The larger chunk falls between Pentecost and Christ the King, the day we celebrate our anticipation of the Second Coming.  This shows us that our entire lives (so far) are encompassed in this season.  The Holy Spirit has come, and we have work to do, but we also wait anxiously for Christ to come again.  We commemorate Christ's suffering and his Resurrection every week, but the majority of our days are ordinary days.  The majority of our times are ordinary times.

An ordinary living room, an ordinary office, ordinary stairs and hallways, ordinary chores reminded me that we live in a cosmic Ordinary Time.  But if it's one thing the Church teaches, it is that there is a holiness in the ordinary.  Ordinary bread and ordinary wine become the very presence and body and blood of Christ.  Ordinary water, composed partially of hydrogen, the commonest and most ordinary element in the universe, becomes a vehicle of saving grace in Baptism.  We have moments of inexpressible ecstasy.  We have times of unspeakable sorrow.  But together these form a small portion of our time here.  The better part of our time here (both in quantity and, I would argue, in quality) is Ordinary Time, the seasons when God shows us what he can do with people, spaces, things, and actions we have written off as "ordinary."  That is the message of the season of Ordinary Time.

As I took my leave of Wesley, I didn't have the coveted lock-up chore, which would have been a source of some joy.  I didn't have my least favorite chore, the fellowship hall, which would have been less than enjoyable.  At least in the fellowship hall, God had been so easy to find.  But I spent my last hour as a house resident cleaning the living room, office, hallways, and stairs: ordinary spaces where I spent ordinary times.  And as I vacuumed, I saw how present God had been even in those times and spaces.

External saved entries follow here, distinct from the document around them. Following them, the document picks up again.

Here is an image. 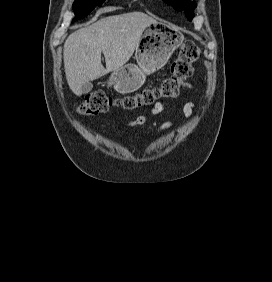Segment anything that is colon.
Instances as JSON below:
<instances>
[{"label":"colon","mask_w":272,"mask_h":282,"mask_svg":"<svg viewBox=\"0 0 272 282\" xmlns=\"http://www.w3.org/2000/svg\"><path fill=\"white\" fill-rule=\"evenodd\" d=\"M200 50L192 41L185 40L178 56L172 62L170 73L157 86L146 89L135 96H128L120 100L113 99L105 91H96L88 95L79 106V112L84 116H96L106 112L114 106H120L126 111L138 108H148L159 101L177 96L179 88L192 75V64L198 60Z\"/></svg>","instance_id":"5ec220e1"}]
</instances>
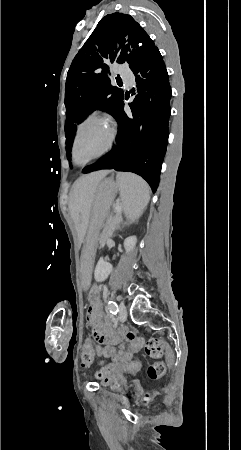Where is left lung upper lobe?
<instances>
[{"instance_id": "1", "label": "left lung upper lobe", "mask_w": 241, "mask_h": 450, "mask_svg": "<svg viewBox=\"0 0 241 450\" xmlns=\"http://www.w3.org/2000/svg\"><path fill=\"white\" fill-rule=\"evenodd\" d=\"M153 46L154 42L130 15L116 12L99 21L67 73L65 135L69 160L76 123L96 109L115 117L123 102L124 92L111 84L108 64L126 62L130 67Z\"/></svg>"}]
</instances>
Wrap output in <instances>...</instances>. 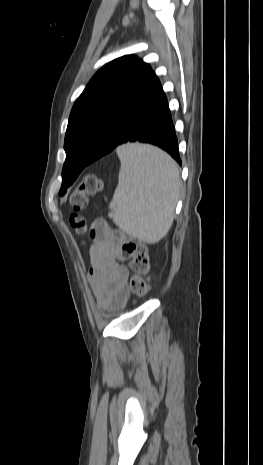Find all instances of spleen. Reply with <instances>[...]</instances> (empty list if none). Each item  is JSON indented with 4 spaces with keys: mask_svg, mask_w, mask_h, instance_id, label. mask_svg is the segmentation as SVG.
Masks as SVG:
<instances>
[{
    "mask_svg": "<svg viewBox=\"0 0 263 465\" xmlns=\"http://www.w3.org/2000/svg\"><path fill=\"white\" fill-rule=\"evenodd\" d=\"M117 154L121 167L109 217L130 236L156 243L173 223L181 183L177 164L149 145L125 144Z\"/></svg>",
    "mask_w": 263,
    "mask_h": 465,
    "instance_id": "3e777b00",
    "label": "spleen"
}]
</instances>
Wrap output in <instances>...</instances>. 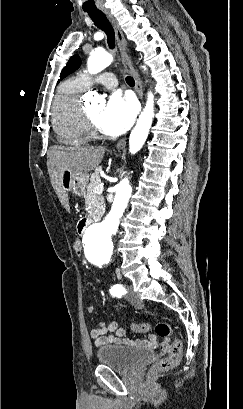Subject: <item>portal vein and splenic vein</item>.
<instances>
[{"label": "portal vein and splenic vein", "mask_w": 243, "mask_h": 409, "mask_svg": "<svg viewBox=\"0 0 243 409\" xmlns=\"http://www.w3.org/2000/svg\"><path fill=\"white\" fill-rule=\"evenodd\" d=\"M103 190H104L103 184H99V185L94 189V193L102 194Z\"/></svg>", "instance_id": "18ae733b"}]
</instances>
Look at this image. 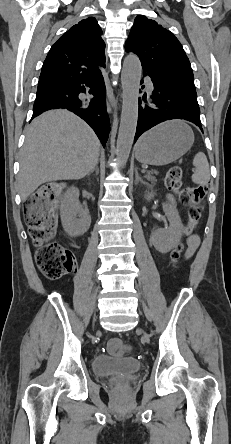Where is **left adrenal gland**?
<instances>
[{
	"label": "left adrenal gland",
	"mask_w": 231,
	"mask_h": 444,
	"mask_svg": "<svg viewBox=\"0 0 231 444\" xmlns=\"http://www.w3.org/2000/svg\"><path fill=\"white\" fill-rule=\"evenodd\" d=\"M139 182H141L142 184L149 185L145 180H143V178H141L139 176L137 168H136V170H135V184H138Z\"/></svg>",
	"instance_id": "1"
}]
</instances>
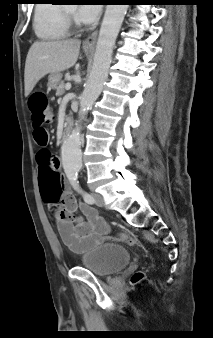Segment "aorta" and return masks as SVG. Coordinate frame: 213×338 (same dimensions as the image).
<instances>
[{"instance_id": "obj_1", "label": "aorta", "mask_w": 213, "mask_h": 338, "mask_svg": "<svg viewBox=\"0 0 213 338\" xmlns=\"http://www.w3.org/2000/svg\"><path fill=\"white\" fill-rule=\"evenodd\" d=\"M127 5H107L96 44L93 66L80 97L79 120L62 148V166L69 179H74L82 166L81 126L88 111L99 97L108 77L116 38L122 26Z\"/></svg>"}]
</instances>
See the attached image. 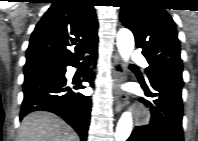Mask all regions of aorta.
I'll use <instances>...</instances> for the list:
<instances>
[{"instance_id":"aorta-1","label":"aorta","mask_w":198,"mask_h":141,"mask_svg":"<svg viewBox=\"0 0 198 141\" xmlns=\"http://www.w3.org/2000/svg\"><path fill=\"white\" fill-rule=\"evenodd\" d=\"M117 47L120 56L127 62L134 50V37L130 30L124 28L119 30L117 33ZM132 126V115L129 111H126L118 121L115 140L126 141L131 134Z\"/></svg>"}]
</instances>
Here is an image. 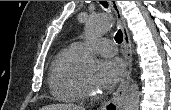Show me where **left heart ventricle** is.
I'll return each mask as SVG.
<instances>
[{
    "label": "left heart ventricle",
    "mask_w": 171,
    "mask_h": 110,
    "mask_svg": "<svg viewBox=\"0 0 171 110\" xmlns=\"http://www.w3.org/2000/svg\"><path fill=\"white\" fill-rule=\"evenodd\" d=\"M82 80L92 89L96 90L93 80H94V73L93 72H87L83 71L79 73Z\"/></svg>",
    "instance_id": "left-heart-ventricle-1"
}]
</instances>
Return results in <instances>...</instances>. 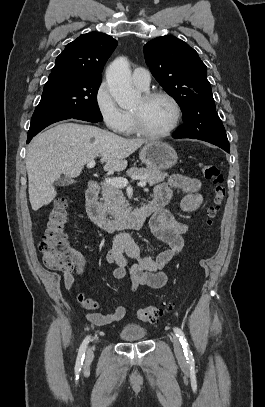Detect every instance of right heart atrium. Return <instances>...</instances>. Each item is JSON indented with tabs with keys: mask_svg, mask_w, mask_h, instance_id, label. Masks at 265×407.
<instances>
[{
	"mask_svg": "<svg viewBox=\"0 0 265 407\" xmlns=\"http://www.w3.org/2000/svg\"><path fill=\"white\" fill-rule=\"evenodd\" d=\"M94 101L97 111L107 128L121 133L126 126L127 115L117 105L106 81H102L96 88Z\"/></svg>",
	"mask_w": 265,
	"mask_h": 407,
	"instance_id": "1",
	"label": "right heart atrium"
}]
</instances>
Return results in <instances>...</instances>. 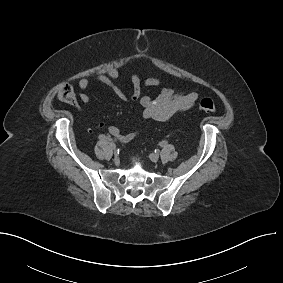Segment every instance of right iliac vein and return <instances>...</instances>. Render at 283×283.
<instances>
[{
	"label": "right iliac vein",
	"mask_w": 283,
	"mask_h": 283,
	"mask_svg": "<svg viewBox=\"0 0 283 283\" xmlns=\"http://www.w3.org/2000/svg\"><path fill=\"white\" fill-rule=\"evenodd\" d=\"M109 146H110L111 149L116 150V146H115L114 143H110Z\"/></svg>",
	"instance_id": "63e3f726"
}]
</instances>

If you're looking for a constant stream of limitless joy, Ordinary Time is not the time nor Earth the place to find it.  If you're a sadist and are looking for endless sorrow and suffering, the same holds true.  Most of our lives are spent in ordinary places and ordinary times, somewhere between the two extremes.  And in those seasons, perhaps especially in those seasons, God is with us.  I tend to think of God most in times of joy or sorrow, more often the latter, you know, when I actually feel like I need him.  But cleaning such ordinary spaces in my last moments as a resident at this extraordinary place reminded me how extraordinary the ordinary can be.  We need only to stop and recognize that God himself lived through years and years of ordinary time.  He knows that the mundane and the commonplace dominate our lives.  He knows that those are the times when we will be least inclined to think of him.  He knows that those are the times in which he must reach deep to remind us of his loving presence.  And he does just that.  He had me clean a living room and reminded me of the fellowship, the laughter, the holy conferencing that happened on those couches.  And I knew without a doubt that he was always there, even in the times when I was hardly thinking of him at all.  Thanks be to God!

Thank you, Father, for the years you allowed me to spend in this incredible place.  Thank you for the blessing of your presence and your smile, in times of joy, times of sorrow, and in the vast Ordinary Time.  Thank you for the blessing of years with housemates who love to laugh, watch movies, eat pizza, and more importantly, love each other.  Bless all those who call this wonderful, ordinary, extraordinary place "home."  Let them see you in their seasons of joy (when they have lock-up), in their seasons of sorrow (when they have the fellowship hall chore), and in the ordinary times (when they have the living room chore).  Let them know that you are with them always, and that a great cloud of saints, witnesses, and past house residents is surrounding them with love and prayer.


In the name of the Father, and of the Son, and of the Holy Ghost.  Amen.